Re: Vacuum ERRORs out considering freezing dead tuples from before OldestXmin

From: Peter Geoghegan <pg(at)bowt(dot)ie>
To: Melanie Plageman <melanieplageman(at)gmail(dot)com>
Cc: Heikki Linnakangas <hlinnaka(at)iki(dot)fi>, Pg Hackers <pgsql-hackers(at)postgresql(dot)org>, Andres Freund <andres(at)anarazel(dot)de>, Noah Misch <noah(at)leadboat(dot)com>
Subject: Re: Vacuum ERRORs out considering freezing dead tuples from before OldestXmin
Date: 2024-07-15 22:01:43
Message-ID: CAH2-WzmXqaX37VCVjTDBF5cauzUgXOkuXsSTLOq56EAB1vzkeQ@mail.gmail.com
Views: Raw Message | Whole Thread | Download mbox | Resend email
Thread:
Lists: pgsql-hackers

On Mon, Jul 8, 2024 at 2:25 PM Melanie Plageman
<melanieplageman(at)gmail(dot)com> wrote:
> Attached v3 has one important additional component in the test -- I
> use pg_stat_progress_vacuum to confirm that we actually do more than
> one pass of index vacuuming. Otherwise, it would have been trivial for
> the test to incorrectly pass.

That's a good idea.

> I could still use another pair of eyes on the test (looking out for
> stability enhancing measures I could take).

First, the basics: I found that your test failed reliably without your
fix, and passed reliably with your fix.

Next, performance: the total test runtime (as indicated by "time meson
test -q recovery/043_vacuum_horizon_floor") was comparable to other
recovery/* TAP tests. The new vacuum_horizon_floor test is a little on
the long running side, as these tests go, but I think that's fine.

Minor nitpicking about the comments in your TAP test:

* It is necessary but not sufficient for your test to "skewer"
maybe_needed, relative to OldestXmin. Obviously, it is not sufficient
because the test can only fail when VACUUM prunes a heap page after
the backend's horizons have been "skewered" in this sense.

Pruning is when we get stuck, and if there's no more pruning then
there's no opportunity for VACUUM to get stuck. Perhaps this point
should be noted directly in the comments. You could add a sentence
immediately after the existing sentence "Then vacuum's first pass will
continue and pruning...". This new sentence would then add commentary
such as "Finally, vacuum's second pass over the heap...".

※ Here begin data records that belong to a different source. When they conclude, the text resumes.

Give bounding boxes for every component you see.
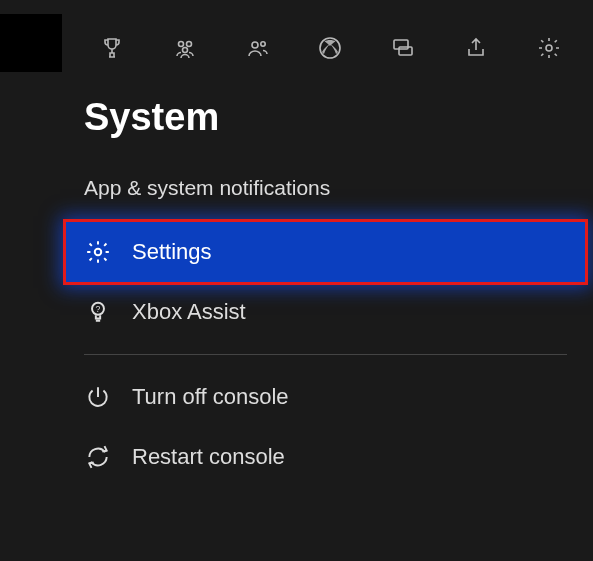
svg-text:?: ? [96, 304, 101, 314]
menu-item-label: App & system notifications [84, 176, 330, 200]
guide-toolbar [98, 34, 563, 62]
restart-icon [84, 443, 112, 471]
gear-icon [84, 238, 112, 266]
menu-item-label: Turn off console [132, 384, 289, 410]
menu-item-turn-off[interactable]: Turn off console [66, 367, 585, 427]
menu-item-label: Xbox Assist [132, 299, 246, 325]
menu-item-label: Restart console [132, 444, 285, 470]
friends-icon[interactable] [171, 34, 199, 62]
svg-point-3 [252, 42, 258, 48]
page-title: System [84, 96, 219, 139]
menu-item-label: Settings [132, 239, 212, 265]
share-icon[interactable] [462, 34, 490, 62]
menu-item-xbox-assist[interactable]: ? Xbox Assist [66, 282, 585, 342]
svg-point-9 [95, 249, 102, 256]
svg-point-8 [546, 45, 552, 51]
party-icon[interactable] [244, 34, 272, 62]
achievements-icon[interactable] [98, 34, 126, 62]
menu-item-restart[interactable]: Restart console [66, 427, 585, 487]
menu-item-settings[interactable]: Settings [66, 222, 585, 282]
system-menu: App & system notifications Settings ? Xb… [66, 172, 585, 487]
menu-divider [84, 354, 567, 355]
chat-icon[interactable] [389, 34, 417, 62]
xbox-icon[interactable] [316, 34, 344, 62]
svg-point-0 [178, 42, 183, 47]
lightbulb-icon: ? [84, 298, 112, 326]
svg-point-4 [260, 42, 264, 46]
left-panel-stub [0, 14, 62, 72]
svg-point-2 [182, 48, 187, 53]
settings-icon[interactable] [535, 34, 563, 62]
menu-item-notifications[interactable]: App & system notifications [66, 172, 585, 222]
power-icon [84, 383, 112, 411]
svg-point-1 [186, 42, 191, 47]
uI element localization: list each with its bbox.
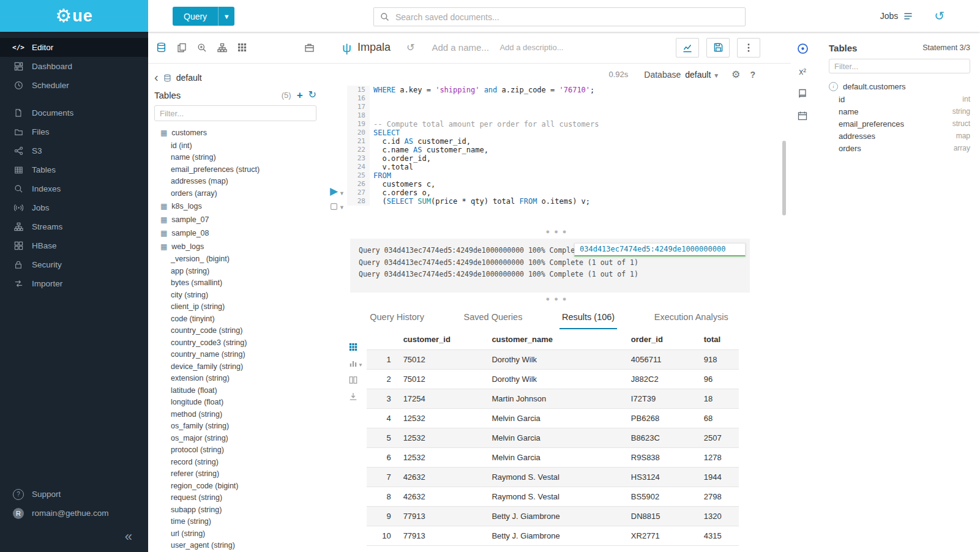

* Perhaps you should point out that you're using VACUUM FREEZE for
this because it'll force the backend to always get a cleanup lock.
This is something you rely on to make the repro reliable, but that's
it.

In other words, point out to the reader that this bug has nothing to
do with freezing; it just so happens to be convenient to use VACUUM
FREEZE this way, due to implementation details.

* The sentence "VACUUM proceeds with pruning and does a visibility
check on each tuple..." describes the bug in terms of the current
state of things on Postgres 17, but Postgres 17 hasn't been released
just yet. Does that really make sense?

If you want to describe the invariant that caused
heap_pre_freeze_checks() to error-out on HEAD/Postgres 17, then the
commit message of your fix seems like the right place for that. You
could reference these errors in passing. The errors seem fairly
incidental to the real problem, at least to me.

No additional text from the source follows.